The message couldn’t be clearer: the court isn’t going to allow what it terms defense “misconduct” in jury selection to be hidden from scrutiny under a cloak of “strategy.” Note, as well, the court’s ensuing analogies to “a defense lawyer who tried to gain an advantage for her client by bribing the judge, or by suborning perjury, or in any other plainly unlawful way.” The court’s assessment might be unfair, not to say highly polemical, but you ignore it only at your peril. Tactical rein at jury selection may remain very free, but it’s not limitless.
Counsel’s deficient performance resulted in a tainted jury; the error in a tainted jury is “structural,” that is, automatically reversible without regard to harmless error analysis; so, Winston necessarily wins, then, right? No, because of the nature of habeas review. An IAC claim, of course, must satisfy both component parts, deficient performance and prejudice.
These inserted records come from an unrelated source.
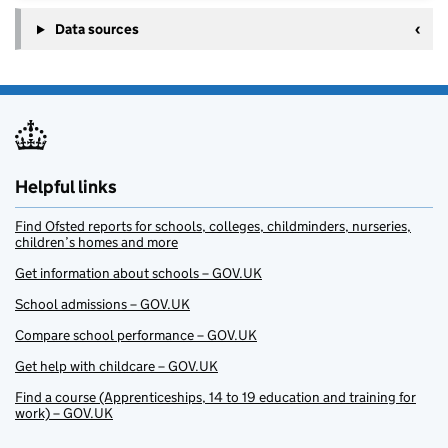
Data sources
Helpful links
Find Ofsted reports for schools, colleges, childminders, nurseries,
children’s homes and more
Get information about schools – GOV.UK
School admissions – GOV.UK
Compare school performance – GOV.UK
Get help with childcare – GOV.UK
Find a course (Apprenticeships, 14 to 19 education and training for
work) – GOV.UK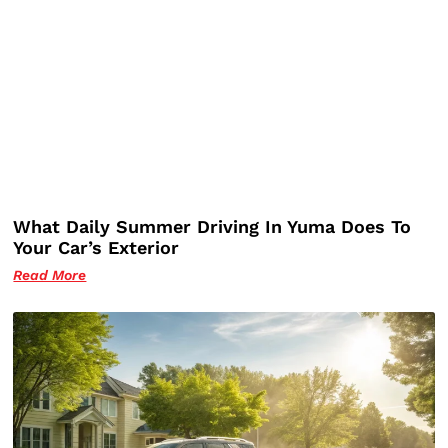
What Daily Summer Driving In Yuma Does To
Your Car’s Exterior
Read More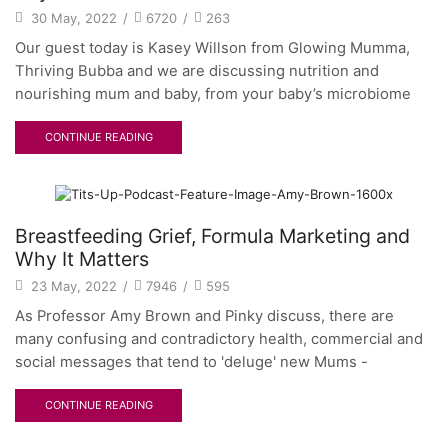
30 May, 2022
/
6720
/
263
Our guest today is Kasey Willson from Glowing Mumma,
Thriving Bubba and we are discussing nutrition and
nourishing mum and baby, from your baby’s microbiome
CONTINUE READING
Breastfeeding Grief, Formula Marketing and
Why It Matters
23 May, 2022
/
7946
/
595
As Professor Amy Brown and Pinky discuss, there are
many confusing and contradictory health, commercial and
social messages that tend to 'deluge' new Mums -
CONTINUE READING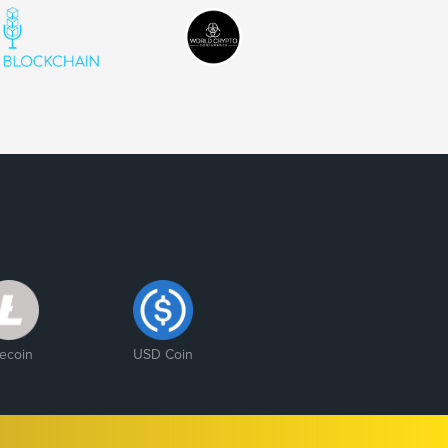
tecoin
USD Coin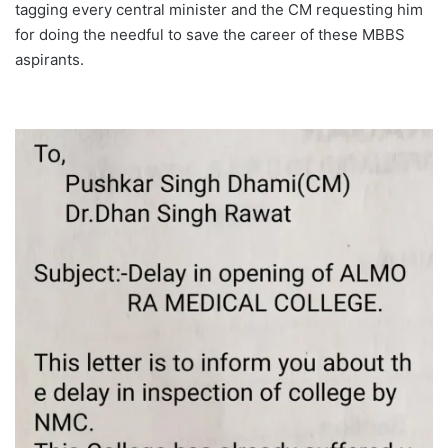
tagging every central minister and the CM requesting him
for doing the needful to save the career of these MBBS
aspirants.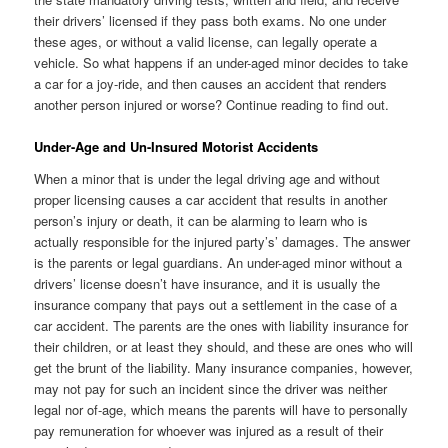
their drivers’ licensed if they pass both exams. No one under
these ages, or without a valid license, can legally operate a
vehicle. So what happens if an under-aged minor decides to take
a car for a joy-ride, and then causes an accident that renders
another person injured or worse? Continue reading to find out.
Under-Age and Un-Insured Motorist Accidents
When a minor that is under the legal driving age and without
proper licensing causes a car accident that results in another
person’s injury or death, it can be alarming to learn who is
actually responsible for the injured party’s’ damages. The answer
is the parents or legal guardians. An under-aged minor without a
drivers’ license doesn’t have insurance, and it is usually the
insurance company that pays out a settlement in the case of a
car accident. The parents are the ones with liability insurance for
their children, or at least they should, and these are ones who will
get the brunt of the liability. Many insurance companies, however,
may not pay for such an incident since the driver was neither
legal nor of-age, which means the parents will have to personally
pay remuneration for whoever was injured as a result of their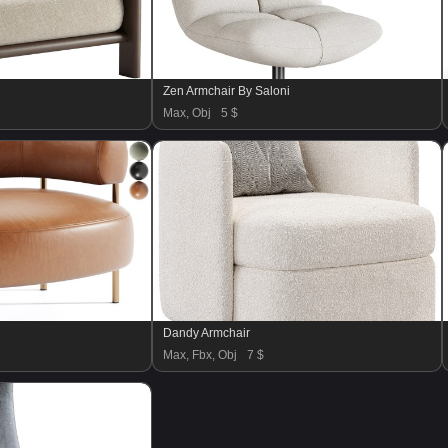
Zen Armchair By Saloni
Max, Obj
5 $
Dandy Armchair
Max, Fbx, Obj
7 $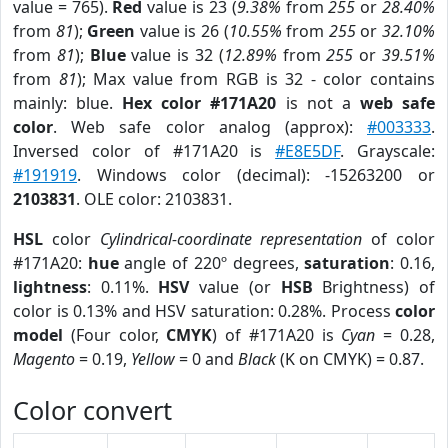
value = 765).
Red
value is 23 (
9.38%
from
255
or
28.40%
from
81
);
Green
value is 26 (
10.55%
from
255
or
32.10%
from
81
);
Blue
value is 32 (
12.89%
from
255
or
39.51%
from
81
); Max value from RGB is 32 - color contains
mainly: blue.
Hex color #171A20
is not a
web safe
color
. Web safe color analog (approx):
#003333
.
Inversed color of #171A20 is
#E8E5DF
. Grayscale:
#191919
. Windows color (decimal): -15263200 or
2103831
. OLE color: 2103831.
HSL
color
Cylindrical-coordinate representation
of color
#171A20:
hue
angle of 220º degrees,
saturation
: 0.16,
lightness
: 0.11%.
HSV
value (or
HSB
Brightness) of
color is 0.13% and HSV saturation: 0.28%. Process
color
model
(Four color,
CMYK
) of #171A20 is
Cyan
= 0.28,
Magento
= 0.19,
Yellow
= 0 and
Black
(K on CMYK) = 0.87.
Color convert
Our state court of appeals held that the all-female jury’s partial acquittal (not guilty verdict on one count) showed that Winston wasn’t prejudiced by the jury selection process, 2005AP1255, ¶13. Importantly, the Seventh Circuit says that the state court’s analysis was erroneous, because just as with structural error, “(p)rejudice … is automatically present when the selection of a petit jury has been infected with a violation of Batson or J.E.B.” Problem is, this idea wasn’t clearly established until Rivera v. Illinois, 129 S. Ct. 1446, 1455 (2009), which “clarified” that a Batson-type error requires automatic reversal – and a habeas litigant can’t take advantage of a principle not clearly established at the time of his direct appeal. And so, Winston comes to grief:
… While we are persuaded that prejudice automatically flows from a deliberate Batson violation, we recognize that the Supreme Court of the United States had not yet taken this step at any point while Winston’s case was before the Wisconsin courts. …
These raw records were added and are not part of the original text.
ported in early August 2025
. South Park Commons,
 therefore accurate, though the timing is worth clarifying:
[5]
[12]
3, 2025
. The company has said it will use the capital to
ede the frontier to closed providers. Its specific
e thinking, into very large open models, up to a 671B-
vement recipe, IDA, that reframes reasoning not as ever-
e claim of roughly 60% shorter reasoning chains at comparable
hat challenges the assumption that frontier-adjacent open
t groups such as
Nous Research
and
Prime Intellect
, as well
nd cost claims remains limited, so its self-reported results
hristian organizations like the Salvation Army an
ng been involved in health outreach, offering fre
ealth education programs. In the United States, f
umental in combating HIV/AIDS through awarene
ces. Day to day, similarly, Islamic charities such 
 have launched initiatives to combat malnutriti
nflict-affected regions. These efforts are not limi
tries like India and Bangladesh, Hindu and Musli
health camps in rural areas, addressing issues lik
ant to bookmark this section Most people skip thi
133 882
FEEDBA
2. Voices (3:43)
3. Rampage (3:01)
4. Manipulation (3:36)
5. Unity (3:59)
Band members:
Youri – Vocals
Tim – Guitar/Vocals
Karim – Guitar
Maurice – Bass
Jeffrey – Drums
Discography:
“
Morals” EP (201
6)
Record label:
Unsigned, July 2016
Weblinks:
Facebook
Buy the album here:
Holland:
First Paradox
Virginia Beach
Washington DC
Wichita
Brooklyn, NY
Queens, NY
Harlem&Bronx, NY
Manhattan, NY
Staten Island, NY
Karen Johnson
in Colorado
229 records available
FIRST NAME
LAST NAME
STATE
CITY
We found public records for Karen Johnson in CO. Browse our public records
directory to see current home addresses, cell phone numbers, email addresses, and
… But Rivera lay in the future at the time the Wisconsin courts acted. It was not outside the boundaries of reasonable differences of opinion, given the state of the law at the time, for those courts to predict that the Supreme Court would apply a harmless-error standard even to intentional Batson violations like the one committed by Winston’s lawyer. We therefore AFFIRM the judgment of the district court denying Winston’s section 2254 petition.